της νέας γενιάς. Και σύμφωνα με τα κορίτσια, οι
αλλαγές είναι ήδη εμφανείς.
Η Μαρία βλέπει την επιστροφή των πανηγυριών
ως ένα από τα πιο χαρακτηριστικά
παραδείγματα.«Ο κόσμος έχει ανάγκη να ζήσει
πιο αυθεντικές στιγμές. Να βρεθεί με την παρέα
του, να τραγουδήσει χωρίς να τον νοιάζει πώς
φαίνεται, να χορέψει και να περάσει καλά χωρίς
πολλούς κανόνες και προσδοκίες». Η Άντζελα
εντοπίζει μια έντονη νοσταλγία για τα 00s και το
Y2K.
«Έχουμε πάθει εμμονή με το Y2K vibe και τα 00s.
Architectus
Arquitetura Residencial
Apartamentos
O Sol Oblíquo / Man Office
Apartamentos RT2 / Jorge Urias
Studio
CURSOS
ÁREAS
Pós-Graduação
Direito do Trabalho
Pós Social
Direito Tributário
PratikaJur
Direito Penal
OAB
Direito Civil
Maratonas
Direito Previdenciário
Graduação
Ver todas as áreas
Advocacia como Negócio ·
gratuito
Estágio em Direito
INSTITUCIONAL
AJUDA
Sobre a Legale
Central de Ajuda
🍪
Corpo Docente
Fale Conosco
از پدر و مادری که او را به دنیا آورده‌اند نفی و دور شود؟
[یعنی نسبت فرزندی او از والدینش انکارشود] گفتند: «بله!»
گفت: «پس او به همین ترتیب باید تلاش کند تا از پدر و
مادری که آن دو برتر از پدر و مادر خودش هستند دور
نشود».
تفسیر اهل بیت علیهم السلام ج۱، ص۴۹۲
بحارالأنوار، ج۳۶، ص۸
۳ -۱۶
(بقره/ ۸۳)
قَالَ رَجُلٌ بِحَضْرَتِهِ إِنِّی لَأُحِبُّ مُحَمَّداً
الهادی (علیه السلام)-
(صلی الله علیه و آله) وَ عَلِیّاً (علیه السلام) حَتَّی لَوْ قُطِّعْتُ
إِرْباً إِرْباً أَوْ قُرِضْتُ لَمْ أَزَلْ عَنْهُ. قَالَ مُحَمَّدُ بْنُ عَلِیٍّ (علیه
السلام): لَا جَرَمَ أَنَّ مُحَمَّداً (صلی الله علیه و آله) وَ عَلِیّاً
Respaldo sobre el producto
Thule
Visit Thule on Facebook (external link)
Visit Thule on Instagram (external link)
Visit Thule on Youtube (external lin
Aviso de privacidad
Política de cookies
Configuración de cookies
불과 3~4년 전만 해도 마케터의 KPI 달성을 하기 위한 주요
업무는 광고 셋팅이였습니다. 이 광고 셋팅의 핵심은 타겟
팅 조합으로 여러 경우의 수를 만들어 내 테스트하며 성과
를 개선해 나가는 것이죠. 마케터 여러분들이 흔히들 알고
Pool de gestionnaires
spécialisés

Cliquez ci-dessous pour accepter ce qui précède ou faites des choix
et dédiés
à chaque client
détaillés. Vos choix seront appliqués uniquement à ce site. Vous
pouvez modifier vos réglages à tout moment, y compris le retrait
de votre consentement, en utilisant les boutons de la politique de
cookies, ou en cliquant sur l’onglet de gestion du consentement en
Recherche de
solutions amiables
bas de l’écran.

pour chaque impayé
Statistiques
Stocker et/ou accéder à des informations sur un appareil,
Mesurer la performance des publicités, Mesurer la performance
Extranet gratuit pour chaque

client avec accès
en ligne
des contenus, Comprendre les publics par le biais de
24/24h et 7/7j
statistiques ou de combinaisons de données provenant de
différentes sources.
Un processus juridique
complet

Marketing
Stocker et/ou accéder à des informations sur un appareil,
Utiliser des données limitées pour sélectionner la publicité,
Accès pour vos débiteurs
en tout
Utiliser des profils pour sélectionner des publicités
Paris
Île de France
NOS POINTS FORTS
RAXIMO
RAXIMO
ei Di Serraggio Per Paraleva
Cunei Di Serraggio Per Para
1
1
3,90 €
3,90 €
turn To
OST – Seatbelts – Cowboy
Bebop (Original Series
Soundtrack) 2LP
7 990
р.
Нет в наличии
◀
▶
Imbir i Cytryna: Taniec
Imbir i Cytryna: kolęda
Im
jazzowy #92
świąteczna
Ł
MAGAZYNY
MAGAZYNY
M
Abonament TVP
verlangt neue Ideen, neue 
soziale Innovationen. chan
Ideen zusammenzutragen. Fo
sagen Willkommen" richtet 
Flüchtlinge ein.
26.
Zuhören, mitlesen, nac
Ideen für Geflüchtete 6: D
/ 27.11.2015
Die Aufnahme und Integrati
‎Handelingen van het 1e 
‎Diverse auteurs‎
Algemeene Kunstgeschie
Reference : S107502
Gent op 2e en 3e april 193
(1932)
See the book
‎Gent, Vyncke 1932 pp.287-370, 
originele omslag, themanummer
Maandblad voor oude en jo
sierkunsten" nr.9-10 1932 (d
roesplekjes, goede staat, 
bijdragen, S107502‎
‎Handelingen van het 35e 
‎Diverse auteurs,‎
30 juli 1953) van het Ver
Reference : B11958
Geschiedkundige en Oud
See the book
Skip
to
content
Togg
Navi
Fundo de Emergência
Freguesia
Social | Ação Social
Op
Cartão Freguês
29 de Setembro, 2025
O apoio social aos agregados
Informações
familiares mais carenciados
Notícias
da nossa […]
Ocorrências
++++++++
■ GOAL OF THE EXERCISE
Using the data above, reproduce exactly the lines between those holding "Estágio em Direito" and "Visit Thule on Instagram (external link)", inclusive, and no others.

■ OUTPUT BELOW
Estágio em Direito
INSTITUCIONAL
AJUDA
Sobre a Legale
Central de Ajuda
🍪
Corpo Docente
Fale Conosco
از پدر و مادری که او را به دنیا آورده‌اند نفی و دور شود؟
[یعنی نسبت فرزندی او از والدینش انکارشود] گفتند: «بله!»
گفت: «پس او به همین ترتیب باید تلاش کند تا از پدر و
مادری که آن دو برتر از پدر و مادر خودش هستند دور
نشود».
تفسیر اهل بیت علیهم السلام ج۱، ص۴۹۲
بحارالأنوار، ج۳۶، ص۸
۳ -۱۶
(بقره/ ۸۳)
قَالَ رَجُلٌ بِحَضْرَتِهِ إِنِّی لَأُحِبُّ مُحَمَّداً
الهادی (علیه السلام)-
(صلی الله علیه و آله) وَ عَلِیّاً (علیه السلام) حَتَّی لَوْ قُطِّعْتُ
إِرْباً إِرْباً أَوْ قُرِضْتُ لَمْ أَزَلْ عَنْهُ. قَالَ مُحَمَّدُ بْنُ عَلِیٍّ (علیه
السلام): لَا جَرَمَ أَنَّ مُحَمَّداً (صلی الله علیه و آله) وَ عَلِیّاً
Respaldo sobre el producto
Thule
Visit Thule on Facebook (external link)
Visit Thule on Instagram (external link)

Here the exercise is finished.